Since the DOM is essentially a tree-like representation of a document, this tool layers each node based on the nesting in the tree, creating stacks of elements, each having a corresponding depth and being textured according to the webpage rendering itself.
Unlike other developer tools or inspectors, Tilt allows for instant analysis of the relationship between various parts of a webpage in a graphical way, but also making it easy for someone to see obscured or out-of-page elements. Moreover, besides the 3D stacks, various information is available on request, regarding each node’s type, id, class, or other attributes if available, providing a way to inspect (and edit) the inner HTML and other properties.
Based on WebGL
The visualization is drawn using WebGL, for dynamic, fast, in-browser rendering. At initialization, Tilt creates individual 3D objects (structures describing how the webpage geometry looks like) using the DOM, with the BODY as the lowest layer and the base of the document upon which descendant nodes are layered. For each successive level, another platform is built, adding depth to the 3D webpage mesh. For example, stacks are built from DIVs, ULs, or any containing node with children.
Controlling the visualization is achieved using a virtual trackball (arcball), which rotates around the X and Y axes. Other mouse events exist to control yaw, pitch, roll, pan, zoom, as well as various additional keyboard shortcuts. The controller is not tied to these peripherals only however, making it accessible and easily scalable for other input methods or devices. Double clicking a node brings up the Ace Cloud9 IDE editor, showing more useful information about the node and the inner HTML.

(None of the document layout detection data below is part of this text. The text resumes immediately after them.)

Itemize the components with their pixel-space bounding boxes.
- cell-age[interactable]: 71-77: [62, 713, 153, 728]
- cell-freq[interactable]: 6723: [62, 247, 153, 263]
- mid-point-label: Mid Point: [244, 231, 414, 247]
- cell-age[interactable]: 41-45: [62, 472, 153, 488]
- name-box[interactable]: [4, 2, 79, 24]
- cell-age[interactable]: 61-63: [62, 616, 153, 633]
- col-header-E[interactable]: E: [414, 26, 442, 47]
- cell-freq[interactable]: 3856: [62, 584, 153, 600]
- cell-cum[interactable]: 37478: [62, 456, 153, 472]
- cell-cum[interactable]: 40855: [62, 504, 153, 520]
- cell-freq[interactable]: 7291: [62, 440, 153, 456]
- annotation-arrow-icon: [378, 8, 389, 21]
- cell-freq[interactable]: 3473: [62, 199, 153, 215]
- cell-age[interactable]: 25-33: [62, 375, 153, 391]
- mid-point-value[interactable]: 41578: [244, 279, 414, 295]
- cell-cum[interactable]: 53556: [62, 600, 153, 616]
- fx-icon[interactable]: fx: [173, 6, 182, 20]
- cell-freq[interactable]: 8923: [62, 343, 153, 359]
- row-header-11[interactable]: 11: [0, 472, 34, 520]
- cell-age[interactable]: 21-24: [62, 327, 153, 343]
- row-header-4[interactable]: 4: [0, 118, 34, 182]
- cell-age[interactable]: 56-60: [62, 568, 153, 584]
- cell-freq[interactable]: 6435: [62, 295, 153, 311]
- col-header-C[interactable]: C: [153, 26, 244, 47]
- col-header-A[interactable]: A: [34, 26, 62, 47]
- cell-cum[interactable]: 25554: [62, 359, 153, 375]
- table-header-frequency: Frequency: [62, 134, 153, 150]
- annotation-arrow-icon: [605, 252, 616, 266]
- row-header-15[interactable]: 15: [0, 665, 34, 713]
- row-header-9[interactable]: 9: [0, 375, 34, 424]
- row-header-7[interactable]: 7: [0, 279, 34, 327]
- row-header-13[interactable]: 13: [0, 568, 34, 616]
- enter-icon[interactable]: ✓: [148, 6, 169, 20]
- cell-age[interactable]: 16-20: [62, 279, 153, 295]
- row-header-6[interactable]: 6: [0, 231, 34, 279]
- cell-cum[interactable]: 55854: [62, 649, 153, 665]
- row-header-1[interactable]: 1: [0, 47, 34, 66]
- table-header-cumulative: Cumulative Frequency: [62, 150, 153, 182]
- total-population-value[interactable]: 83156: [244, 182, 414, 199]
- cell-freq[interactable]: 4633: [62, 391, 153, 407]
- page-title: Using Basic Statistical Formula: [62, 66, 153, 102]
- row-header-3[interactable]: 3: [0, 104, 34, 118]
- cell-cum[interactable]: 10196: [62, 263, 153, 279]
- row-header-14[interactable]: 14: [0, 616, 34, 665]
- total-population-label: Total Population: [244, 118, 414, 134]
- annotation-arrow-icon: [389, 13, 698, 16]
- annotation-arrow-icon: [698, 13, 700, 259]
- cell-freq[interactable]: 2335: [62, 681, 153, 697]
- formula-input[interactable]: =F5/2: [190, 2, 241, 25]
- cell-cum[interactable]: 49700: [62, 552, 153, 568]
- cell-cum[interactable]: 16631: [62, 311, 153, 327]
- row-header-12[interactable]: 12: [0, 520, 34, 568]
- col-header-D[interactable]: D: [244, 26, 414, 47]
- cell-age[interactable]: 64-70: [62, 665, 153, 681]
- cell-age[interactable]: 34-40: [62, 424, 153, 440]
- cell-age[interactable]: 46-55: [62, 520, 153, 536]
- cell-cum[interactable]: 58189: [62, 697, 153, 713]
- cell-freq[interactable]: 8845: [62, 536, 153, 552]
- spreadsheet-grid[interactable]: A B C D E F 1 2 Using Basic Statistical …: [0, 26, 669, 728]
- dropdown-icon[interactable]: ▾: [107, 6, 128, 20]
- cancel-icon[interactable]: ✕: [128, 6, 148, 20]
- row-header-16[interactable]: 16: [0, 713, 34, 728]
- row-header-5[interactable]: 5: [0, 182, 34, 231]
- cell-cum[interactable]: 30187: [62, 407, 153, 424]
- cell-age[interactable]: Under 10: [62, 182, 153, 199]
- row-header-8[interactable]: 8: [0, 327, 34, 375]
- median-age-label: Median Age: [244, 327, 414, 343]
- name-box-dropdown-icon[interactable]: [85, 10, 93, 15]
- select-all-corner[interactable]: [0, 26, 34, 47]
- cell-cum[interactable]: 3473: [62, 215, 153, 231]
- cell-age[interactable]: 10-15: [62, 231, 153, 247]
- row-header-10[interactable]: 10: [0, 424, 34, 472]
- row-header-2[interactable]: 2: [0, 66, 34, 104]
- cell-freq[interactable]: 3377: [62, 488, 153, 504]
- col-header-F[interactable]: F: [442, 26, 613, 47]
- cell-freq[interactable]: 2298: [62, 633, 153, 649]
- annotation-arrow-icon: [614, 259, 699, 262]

For now, to test the extension, just download the latest stable build (tilt.xpi: download the file, then open it with Firefox or drag’n drop it on Firefox), install it and search for Tilt inside the Tools menu. Or, you can use Ctrl+Shift+L (or Cmd+Shift+L if you’re on a Mac) to start the visualization. Close it at any time with the Esc key. Tilt works with any webpage, so you can even inspect this blog to see how it looks in 3D.
More features are soon to be added, some of which include: modifying and updating the 3D webpage mesh on the fly (as the webpage changes, exposing CSS transforms for each node, plus customizing stack spacing, thickness, transparency etc.), rendering elements with absolute position or floats differently (e.g., hovering above the webpage based on their z-index), creating a more developer-friendly environment and better integration with the Ace editor and the Firefox Developer Tools. (highlighting the currently selected node, instant 3D preview), exporting the visualization to other browsers or applications (as a 3D object file, probably .obj and/or COLLADA).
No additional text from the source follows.